» What needs to be done:
What is needed is a copy of each line in the listing below that contains "monde".

» Records to use:

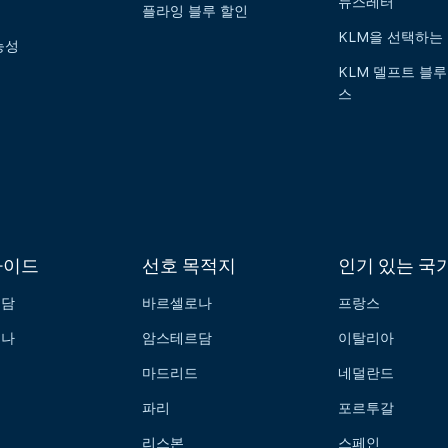
뉴스레터
플라잉 블루 할인
KLM을 선택하는
능성
KLM 델프트 블루
스
가이드
선호 목적지
인기 있는 국
르담
바르셀로나
프랑스
로나
암스테르담
이탈리아
드
마드리드
네덜란드
파리
포르투갈
리스본
스페인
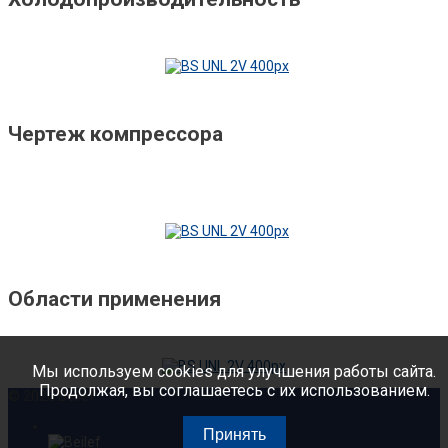
Чертеж компрессора
Области применения
Мы используем cookies для улучшения работы сайта.
Продолжая, вы соглашаетесь с их использованием.
©
2026
Belief
Принять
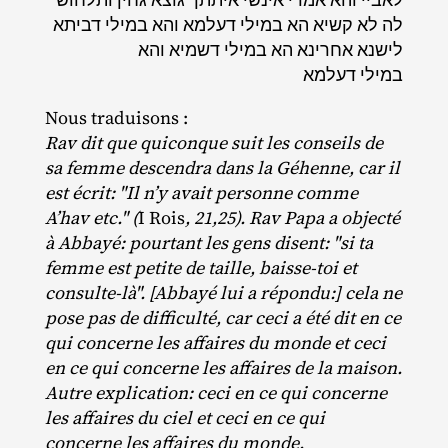
לה לא קשיא הא במילי דעלמא והא במילי דביתא
לישנא אחרינא הא במילי דשמיא והא
במילי דעלמא
Nous traduisons :
Rav dit que quiconque suit les conseils de
sa femme descendra dans la Géhenne, car il
est écrit: "Il n’y avait personne comme
A’hav etc." (
I Rois
, 21,25). Rav Papa a objecté
à Abbayé: pourtant les gens disent: "si ta
femme est petite de taille, baisse-toi et
consulte-là". [Abbayé lui a répondu:] cela ne
pose pas de difficulté, car ceci a été dit en ce
qui concerne les affaires du monde et ceci
en ce qui concerne les affaires de la maison.
Autre explication: ceci en ce qui concerne
les affaires du ciel et ceci en ce qui
concerne les affaires du monde.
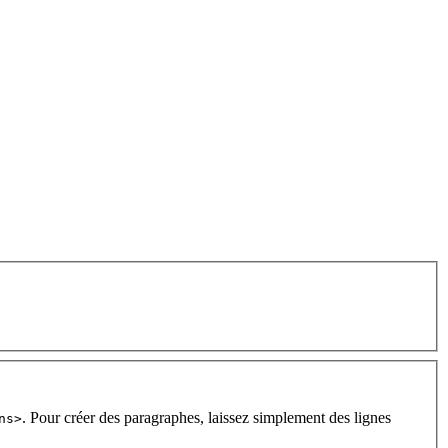
. Pour créer des paragraphes, laissez simplement des lignes
ns>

» Answer to the problem:
qui concerne les affaires du monde et ceci
concerne les affaires du monde.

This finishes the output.